══ Data

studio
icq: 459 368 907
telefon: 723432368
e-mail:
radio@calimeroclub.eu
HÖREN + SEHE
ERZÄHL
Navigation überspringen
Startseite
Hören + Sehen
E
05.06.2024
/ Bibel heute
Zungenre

════
══ Data

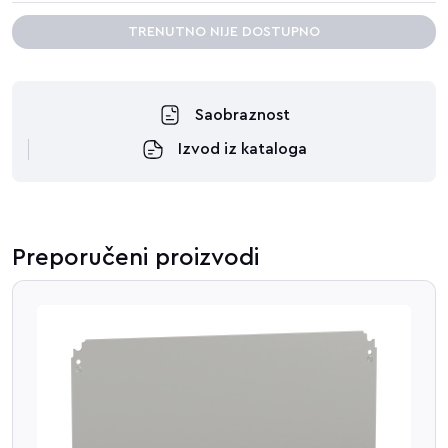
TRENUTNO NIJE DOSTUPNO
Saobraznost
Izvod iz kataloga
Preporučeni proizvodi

════
══ Data

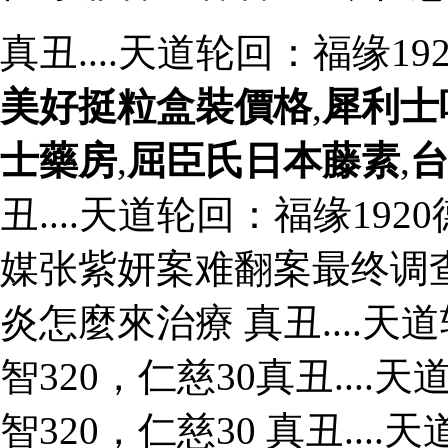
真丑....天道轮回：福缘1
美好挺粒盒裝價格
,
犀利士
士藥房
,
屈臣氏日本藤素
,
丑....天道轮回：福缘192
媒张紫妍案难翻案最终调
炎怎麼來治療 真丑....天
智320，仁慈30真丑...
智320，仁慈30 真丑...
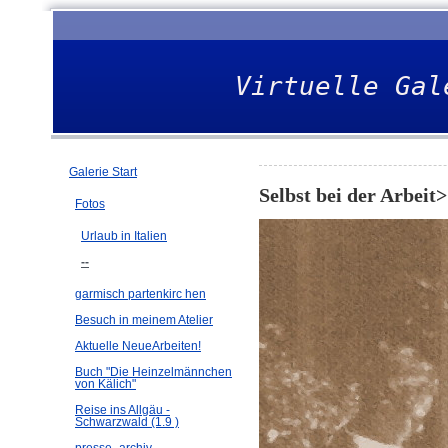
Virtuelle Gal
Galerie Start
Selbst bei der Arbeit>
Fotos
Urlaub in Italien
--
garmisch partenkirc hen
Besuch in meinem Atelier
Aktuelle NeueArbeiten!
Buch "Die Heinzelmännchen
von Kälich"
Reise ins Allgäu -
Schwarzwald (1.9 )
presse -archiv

════

What is expected: Give back exactly the lines of the listing above from the one that contains "丑....天道轮回：福缘192" up to and including the one that contains "presse -archiv", but not the pictures, and no other lines.

Finished exercise:
丑....天道轮回：福缘192
媒张紫妍案难翻案最终调
炎怎麼來治療 真丑....天
智320，仁慈30真丑...
智320，仁慈30 真丑...
Virtuelle Gal
Galerie Start
Selbst bei der Arbeit>
Fotos
Urlaub in Italien
--
garmisch partenkirc hen
Besuch in meinem Atelier
Aktuelle NeueArbeiten!
Buch "Die Heinzelmännchen
von Kälich"
Reise ins Allgäu -
Schwarzwald (1.9 )
presse -archiv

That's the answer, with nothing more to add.